YOUR INSTRUCTIONS. From the line with "is (598, 2576)." through the line with "In order to click on 乾海苔入札速報", inclusive, return each line of the data below exactly and leave the rest out.

Segment Start: DATA FOR THIS TASK

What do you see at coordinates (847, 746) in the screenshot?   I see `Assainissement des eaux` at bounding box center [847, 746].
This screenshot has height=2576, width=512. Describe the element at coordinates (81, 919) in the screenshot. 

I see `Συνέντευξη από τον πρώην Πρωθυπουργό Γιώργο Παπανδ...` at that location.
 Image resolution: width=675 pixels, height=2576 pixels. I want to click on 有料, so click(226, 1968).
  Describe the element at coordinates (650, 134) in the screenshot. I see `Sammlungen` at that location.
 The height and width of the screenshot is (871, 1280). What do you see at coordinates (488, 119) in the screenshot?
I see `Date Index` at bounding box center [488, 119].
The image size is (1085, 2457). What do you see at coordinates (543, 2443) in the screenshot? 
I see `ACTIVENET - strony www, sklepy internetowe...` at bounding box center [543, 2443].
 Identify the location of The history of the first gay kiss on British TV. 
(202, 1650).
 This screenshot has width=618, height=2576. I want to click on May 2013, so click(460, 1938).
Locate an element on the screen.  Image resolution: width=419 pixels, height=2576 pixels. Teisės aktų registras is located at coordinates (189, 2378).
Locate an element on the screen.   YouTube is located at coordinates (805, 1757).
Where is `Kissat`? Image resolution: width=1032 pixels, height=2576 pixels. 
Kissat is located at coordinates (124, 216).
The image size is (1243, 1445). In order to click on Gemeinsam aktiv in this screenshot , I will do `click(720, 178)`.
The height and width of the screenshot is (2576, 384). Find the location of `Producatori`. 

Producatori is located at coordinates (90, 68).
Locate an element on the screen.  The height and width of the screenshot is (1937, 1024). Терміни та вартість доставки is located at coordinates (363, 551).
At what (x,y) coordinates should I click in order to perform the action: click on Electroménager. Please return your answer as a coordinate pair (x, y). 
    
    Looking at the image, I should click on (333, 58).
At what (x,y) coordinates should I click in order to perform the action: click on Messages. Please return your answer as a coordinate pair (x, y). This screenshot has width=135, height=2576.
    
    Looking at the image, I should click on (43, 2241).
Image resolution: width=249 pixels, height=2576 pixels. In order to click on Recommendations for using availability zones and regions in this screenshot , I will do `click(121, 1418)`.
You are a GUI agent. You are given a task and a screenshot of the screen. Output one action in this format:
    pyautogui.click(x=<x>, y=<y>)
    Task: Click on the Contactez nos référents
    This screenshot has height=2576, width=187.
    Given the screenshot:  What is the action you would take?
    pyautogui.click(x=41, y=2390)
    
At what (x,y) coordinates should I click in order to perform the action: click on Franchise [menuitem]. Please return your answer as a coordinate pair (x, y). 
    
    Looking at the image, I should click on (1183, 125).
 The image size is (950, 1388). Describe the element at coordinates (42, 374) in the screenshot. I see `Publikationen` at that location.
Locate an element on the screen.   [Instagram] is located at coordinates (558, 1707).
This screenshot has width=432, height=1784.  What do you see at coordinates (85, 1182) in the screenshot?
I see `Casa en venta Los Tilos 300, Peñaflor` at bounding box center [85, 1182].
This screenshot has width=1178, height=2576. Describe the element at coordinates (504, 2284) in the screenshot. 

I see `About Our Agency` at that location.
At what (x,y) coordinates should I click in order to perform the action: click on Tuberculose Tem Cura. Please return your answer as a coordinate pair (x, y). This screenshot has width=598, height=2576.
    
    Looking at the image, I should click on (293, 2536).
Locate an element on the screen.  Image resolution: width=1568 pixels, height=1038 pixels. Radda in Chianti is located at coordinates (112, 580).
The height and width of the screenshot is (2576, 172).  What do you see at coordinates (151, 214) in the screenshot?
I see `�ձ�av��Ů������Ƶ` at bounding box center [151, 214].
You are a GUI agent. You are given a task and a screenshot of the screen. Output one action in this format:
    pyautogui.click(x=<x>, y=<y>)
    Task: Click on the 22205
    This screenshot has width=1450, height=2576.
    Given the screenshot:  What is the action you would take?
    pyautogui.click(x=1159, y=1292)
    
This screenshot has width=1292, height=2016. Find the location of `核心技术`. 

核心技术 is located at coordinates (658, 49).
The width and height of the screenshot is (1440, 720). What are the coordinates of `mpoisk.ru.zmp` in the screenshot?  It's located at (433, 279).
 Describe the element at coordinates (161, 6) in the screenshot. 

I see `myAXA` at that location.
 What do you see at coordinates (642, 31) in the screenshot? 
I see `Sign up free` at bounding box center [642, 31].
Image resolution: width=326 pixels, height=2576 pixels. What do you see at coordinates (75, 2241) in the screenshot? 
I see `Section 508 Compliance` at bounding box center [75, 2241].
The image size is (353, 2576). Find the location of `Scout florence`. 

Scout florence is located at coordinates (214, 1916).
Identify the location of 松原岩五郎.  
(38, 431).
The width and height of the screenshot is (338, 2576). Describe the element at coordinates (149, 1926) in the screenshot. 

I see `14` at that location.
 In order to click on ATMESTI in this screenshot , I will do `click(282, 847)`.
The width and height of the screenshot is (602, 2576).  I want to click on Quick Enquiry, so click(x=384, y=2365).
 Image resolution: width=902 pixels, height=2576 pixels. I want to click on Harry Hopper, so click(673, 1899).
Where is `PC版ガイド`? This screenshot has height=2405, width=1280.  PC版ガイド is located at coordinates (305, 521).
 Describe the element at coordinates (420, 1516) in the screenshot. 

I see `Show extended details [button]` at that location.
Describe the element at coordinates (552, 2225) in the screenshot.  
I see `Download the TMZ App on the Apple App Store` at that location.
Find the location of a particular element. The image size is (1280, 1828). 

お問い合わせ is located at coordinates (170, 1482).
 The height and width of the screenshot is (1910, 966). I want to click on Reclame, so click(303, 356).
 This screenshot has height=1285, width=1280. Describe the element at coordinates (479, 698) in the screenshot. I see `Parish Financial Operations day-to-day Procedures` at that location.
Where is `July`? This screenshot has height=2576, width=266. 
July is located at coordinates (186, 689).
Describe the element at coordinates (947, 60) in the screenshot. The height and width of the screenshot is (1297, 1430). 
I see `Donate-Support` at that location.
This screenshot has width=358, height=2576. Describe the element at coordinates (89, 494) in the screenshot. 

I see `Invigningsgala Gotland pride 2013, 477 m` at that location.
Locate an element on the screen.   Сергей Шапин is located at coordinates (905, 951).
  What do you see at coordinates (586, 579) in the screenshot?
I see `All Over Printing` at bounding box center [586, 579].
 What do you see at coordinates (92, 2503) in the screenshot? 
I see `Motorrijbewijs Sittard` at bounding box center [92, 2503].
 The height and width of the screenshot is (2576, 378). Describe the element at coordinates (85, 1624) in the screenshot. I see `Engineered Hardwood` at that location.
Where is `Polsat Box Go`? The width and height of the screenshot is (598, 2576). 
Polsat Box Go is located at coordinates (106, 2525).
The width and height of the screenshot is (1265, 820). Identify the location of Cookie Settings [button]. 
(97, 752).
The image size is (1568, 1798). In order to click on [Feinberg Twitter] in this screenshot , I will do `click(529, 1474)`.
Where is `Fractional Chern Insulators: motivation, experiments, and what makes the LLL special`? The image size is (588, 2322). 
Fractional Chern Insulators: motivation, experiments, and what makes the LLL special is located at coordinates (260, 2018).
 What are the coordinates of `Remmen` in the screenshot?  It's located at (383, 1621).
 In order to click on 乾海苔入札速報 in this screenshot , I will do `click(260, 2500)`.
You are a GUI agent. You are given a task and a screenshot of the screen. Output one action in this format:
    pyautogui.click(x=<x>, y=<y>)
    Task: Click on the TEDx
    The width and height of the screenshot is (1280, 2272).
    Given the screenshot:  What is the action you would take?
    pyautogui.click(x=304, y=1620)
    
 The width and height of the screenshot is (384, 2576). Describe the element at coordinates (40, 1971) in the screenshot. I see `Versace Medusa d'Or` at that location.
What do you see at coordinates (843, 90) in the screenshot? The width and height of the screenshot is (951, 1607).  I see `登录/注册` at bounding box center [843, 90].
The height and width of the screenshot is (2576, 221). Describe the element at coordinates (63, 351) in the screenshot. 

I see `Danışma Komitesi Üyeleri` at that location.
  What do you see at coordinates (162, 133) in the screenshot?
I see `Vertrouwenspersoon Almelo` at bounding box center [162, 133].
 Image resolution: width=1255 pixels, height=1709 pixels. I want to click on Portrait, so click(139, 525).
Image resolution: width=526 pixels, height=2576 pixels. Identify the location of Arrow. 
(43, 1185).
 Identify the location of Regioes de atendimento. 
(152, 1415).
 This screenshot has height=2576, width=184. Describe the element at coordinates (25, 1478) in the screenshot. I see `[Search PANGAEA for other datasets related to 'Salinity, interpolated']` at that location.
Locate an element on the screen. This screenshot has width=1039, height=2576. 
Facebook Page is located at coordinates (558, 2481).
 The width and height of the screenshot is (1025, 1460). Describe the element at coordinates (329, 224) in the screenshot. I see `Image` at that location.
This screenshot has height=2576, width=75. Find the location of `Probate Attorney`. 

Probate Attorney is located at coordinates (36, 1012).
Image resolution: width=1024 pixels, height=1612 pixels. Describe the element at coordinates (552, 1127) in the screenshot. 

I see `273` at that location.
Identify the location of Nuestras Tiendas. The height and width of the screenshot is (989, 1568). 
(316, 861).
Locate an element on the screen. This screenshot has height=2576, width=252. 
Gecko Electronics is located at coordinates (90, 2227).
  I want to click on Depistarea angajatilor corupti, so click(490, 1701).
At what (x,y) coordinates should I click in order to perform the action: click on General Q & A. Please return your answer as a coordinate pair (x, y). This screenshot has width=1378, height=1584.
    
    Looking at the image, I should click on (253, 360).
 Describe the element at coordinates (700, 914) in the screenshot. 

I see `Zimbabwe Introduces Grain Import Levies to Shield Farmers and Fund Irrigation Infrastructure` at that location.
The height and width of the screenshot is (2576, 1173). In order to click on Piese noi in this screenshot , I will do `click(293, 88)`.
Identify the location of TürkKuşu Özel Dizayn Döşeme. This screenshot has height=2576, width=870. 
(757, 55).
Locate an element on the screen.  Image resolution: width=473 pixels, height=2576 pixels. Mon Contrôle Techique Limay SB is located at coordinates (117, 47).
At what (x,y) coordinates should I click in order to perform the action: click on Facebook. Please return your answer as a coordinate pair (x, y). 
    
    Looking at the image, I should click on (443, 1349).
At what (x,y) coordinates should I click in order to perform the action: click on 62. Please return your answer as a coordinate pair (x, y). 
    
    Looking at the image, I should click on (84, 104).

Segment End: DATA FOR THIS TASK

SOLUTION.
Where is `Polsat Box Go`? The width and height of the screenshot is (598, 2576). 
Polsat Box Go is located at coordinates (106, 2525).
The width and height of the screenshot is (1265, 820). Identify the location of Cookie Settings [button]. 
(97, 752).
The image size is (1568, 1798). In order to click on [Feinberg Twitter] in this screenshot , I will do `click(529, 1474)`.
Where is `Fractional Chern Insulators: motivation, experiments, and what makes the LLL special`? The image size is (588, 2322). 
Fractional Chern Insulators: motivation, experiments, and what makes the LLL special is located at coordinates (260, 2018).
 What are the coordinates of `Remmen` in the screenshot?  It's located at (383, 1621).
 In order to click on 乾海苔入札速報 in this screenshot , I will do `click(260, 2500)`.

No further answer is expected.